“Per legge, e ancor prima per il giuramento di Ippocrate“, il personale sanitario è “tenuto in ogni modo ad adoperarsi per curare i malati, e giammai per creare o aggravare il pericolo di contagio del paziente con cui nell’esercizio della attività professionale entri in diretto contatto”. È un passaggio della decisione con cui il Consiglio di Stato ha respinto il ricorso di un medico abruzzese contro la sospensione dall’ordine professionale dovuta al suo rifiuto di vaccinarsi.
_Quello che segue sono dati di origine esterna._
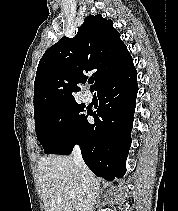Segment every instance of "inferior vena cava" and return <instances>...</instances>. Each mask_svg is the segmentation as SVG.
I'll return each mask as SVG.
<instances>
[{"mask_svg": "<svg viewBox=\"0 0 178 211\" xmlns=\"http://www.w3.org/2000/svg\"><path fill=\"white\" fill-rule=\"evenodd\" d=\"M74 163L81 172V178L85 183V199L82 207V211H93L94 203L97 197V187L90 170L85 165L79 146H75L73 149Z\"/></svg>", "mask_w": 178, "mask_h": 211, "instance_id": "1", "label": "inferior vena cava"}]
</instances>
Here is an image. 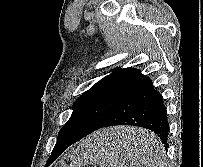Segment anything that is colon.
Wrapping results in <instances>:
<instances>
[{
	"mask_svg": "<svg viewBox=\"0 0 203 167\" xmlns=\"http://www.w3.org/2000/svg\"><path fill=\"white\" fill-rule=\"evenodd\" d=\"M56 167H95L93 164L81 159L74 153L65 155Z\"/></svg>",
	"mask_w": 203,
	"mask_h": 167,
	"instance_id": "5ec220e1",
	"label": "colon"
}]
</instances>
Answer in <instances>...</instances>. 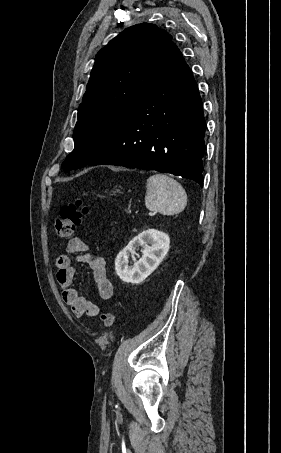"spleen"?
Listing matches in <instances>:
<instances>
[{
    "instance_id": "obj_1",
    "label": "spleen",
    "mask_w": 281,
    "mask_h": 453,
    "mask_svg": "<svg viewBox=\"0 0 281 453\" xmlns=\"http://www.w3.org/2000/svg\"><path fill=\"white\" fill-rule=\"evenodd\" d=\"M187 194L180 182L167 174H152L147 180L145 204L153 212L178 214L186 206Z\"/></svg>"
}]
</instances>
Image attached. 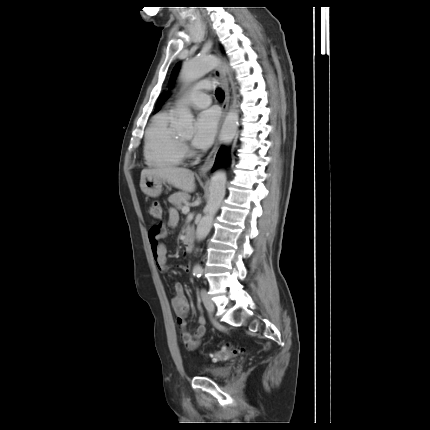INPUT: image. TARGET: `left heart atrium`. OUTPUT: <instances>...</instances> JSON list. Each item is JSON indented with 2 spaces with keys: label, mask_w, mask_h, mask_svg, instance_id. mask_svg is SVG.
I'll return each mask as SVG.
<instances>
[{
  "label": "left heart atrium",
  "mask_w": 430,
  "mask_h": 430,
  "mask_svg": "<svg viewBox=\"0 0 430 430\" xmlns=\"http://www.w3.org/2000/svg\"><path fill=\"white\" fill-rule=\"evenodd\" d=\"M218 121L219 115L215 109H208L199 114L192 139L195 147L204 149L212 144L217 131Z\"/></svg>",
  "instance_id": "39dd6f15"
}]
</instances>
Un rifiuto motivato, scrivono i giudici amministrativi, “sulla base di dubbi scientifici certo non dimostrati a fronte delle amplissimamente superiori prove, con l’erogazione di decine di milioni di vaccini solo nel nostro Paese, degli effetti positivi delle vaccinazioni sul contrasto alla pandemia e alla sue devastanti conseguenze umane, sociali e di deprivazione della solidarietà quale principio cardine della nostra Costituzione”.

Il decreto – firmato dal presidente della terza Sezione, l’ex ministro Franco Frattini – riafferma “la prevalenza del diritto fondamentale alla salute della collettività rispetto a dubbi individuali o di gruppi di cittadini sulla base di ragioni mai scientificamente provate”, dubbi che riguardano anche i medici, “malgrado l’imponente quantità di studi che indicano la netta prevalenza del beneficio vaccinale anti Covid-19 per il singolo e per la riduzione progressiva della pandemia ancora gravemente in atto”. “Del resto – si legge ancora – soltanto la massiva vaccinazione anche e anzitutto di coloro che entrano per servizio ordinariamente in contatto con altri cittadini, specie in situazione di vulnerabilità, rappresenta una delle misure indispensabili per ridurre, anche nei giorni correnti, la nuovamente emergente moltiplicazione dei contagi, dei ricoveri, delle vittime e di potenzialmente assai pericolose nuove varianti”.